Known limitations / FAQs
My eviction rate is high but my hit rate is fine. Should I worry? Less so. A high eviction rate with a stable, high hit rate means Redis is correctly evicting genuinely cold keys to admit a hot working set, the cache is doing its job. The dangerous pattern is a high eviction rate alongside a falling hit rate, which signals thrashing: you are evicting keys you are about to need again. Always read this card next to Keyspace Hit Rate %. What is the difference between evicted and expired keys? Expired keys are removed because their TTL elapsed, this is intentional, healthy housekeeping. Evicted keys are removed under memory pressure because Redis hitmaxmemory, regardless of whether they still had time to live. A storm of expirations is normal; a storm of evictions means you are out of room. They are reported as separate counters and on separate cards.
I set maxmemory-policy noeviction. Why does this card stay quiet during memory pressure?
With noeviction, Redis does not evict at all, it refuses write commands with an OOM command not allowed error once at the cap. So evicted_keys stays flat and this card stays silent even though the instance is in trouble. For noeviction setups, monitor Memory Used vs Maxmemory % and the error cards instead; a quiet eviction card is not the same as a healthy instance.
A bulk import spiked evictions for thirty seconds but no alert fired. Why?
By design. The card requires the rate to stay above 1000/min across a rolling 5-minute window, so a short burst from a one-off bulk load or cache warm-up is filtered out. This prevents routine maintenance from paging the on-call. A genuine storm sustains the rate; a bulk job tails off.
Will raising maxmemory stop the storm permanently?
It stops it until the working set grows to fill the new ceiling. Raising maxmemory buys headroom and is the right immediate mitigation, but if the working set keeps growing you will be back at the cap. The durable fixes are shorter TTLs on low-value keys, moving large blobs out of the cache, and right-sizing the node or adding shards. Treat a capacity bump as breathing room, not a cure.

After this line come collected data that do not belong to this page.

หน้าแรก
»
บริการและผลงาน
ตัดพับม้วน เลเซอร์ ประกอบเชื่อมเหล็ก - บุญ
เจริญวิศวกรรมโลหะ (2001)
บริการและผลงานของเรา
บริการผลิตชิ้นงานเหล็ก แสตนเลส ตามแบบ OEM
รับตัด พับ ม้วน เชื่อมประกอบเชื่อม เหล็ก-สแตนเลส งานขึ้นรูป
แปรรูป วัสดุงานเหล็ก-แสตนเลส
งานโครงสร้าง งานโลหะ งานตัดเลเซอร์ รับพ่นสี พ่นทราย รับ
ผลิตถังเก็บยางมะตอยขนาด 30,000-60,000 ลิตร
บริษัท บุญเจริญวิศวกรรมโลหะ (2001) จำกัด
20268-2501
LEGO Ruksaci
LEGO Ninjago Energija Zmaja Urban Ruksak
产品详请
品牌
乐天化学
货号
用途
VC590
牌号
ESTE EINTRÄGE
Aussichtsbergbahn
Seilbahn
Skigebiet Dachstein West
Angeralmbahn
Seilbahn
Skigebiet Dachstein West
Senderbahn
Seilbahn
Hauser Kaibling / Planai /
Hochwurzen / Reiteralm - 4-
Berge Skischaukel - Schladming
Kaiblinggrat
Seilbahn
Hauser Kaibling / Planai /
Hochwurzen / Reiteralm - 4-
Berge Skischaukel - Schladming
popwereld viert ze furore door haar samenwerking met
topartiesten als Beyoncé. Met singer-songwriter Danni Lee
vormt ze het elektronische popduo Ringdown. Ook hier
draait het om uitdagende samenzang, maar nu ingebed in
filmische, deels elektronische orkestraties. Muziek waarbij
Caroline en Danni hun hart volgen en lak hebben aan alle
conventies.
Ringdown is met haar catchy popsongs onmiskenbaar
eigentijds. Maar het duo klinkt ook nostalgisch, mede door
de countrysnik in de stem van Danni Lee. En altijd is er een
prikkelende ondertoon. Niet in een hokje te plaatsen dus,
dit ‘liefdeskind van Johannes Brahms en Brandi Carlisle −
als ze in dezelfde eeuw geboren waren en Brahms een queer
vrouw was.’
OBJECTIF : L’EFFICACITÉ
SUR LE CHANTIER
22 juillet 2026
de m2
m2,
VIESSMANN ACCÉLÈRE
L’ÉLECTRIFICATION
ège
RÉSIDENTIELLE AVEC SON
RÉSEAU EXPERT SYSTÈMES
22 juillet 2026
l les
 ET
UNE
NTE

Does an eviction storm cause data loss?
For a pure cache, no, evicted keys can be refetched from the source of truth (slowly, hence the database load). But if you store anything in Redis that is not backed elsewhere (sessions, rate-limit counters, queues) under an allkeys-* policy, those can be evicted and genuinely lost. Use volatile-* policies and set TTLs only on disposable keys, so non-disposable data is never an eviction candidate.
On a cluster, the per-shard rates look uneven. Is that a problem?
Often, yes, it points to a hot shard. If one shard evicts heavily while others are calm, your key distribution is skewed (a few hot key prefixes hashing to the same slots, or a large key on one shard). Use Cluster Slots Assigned (of 16384) and redis-cli --bigkeys per node to find the imbalance. The card reports the worst shard so the hot one surfaces first.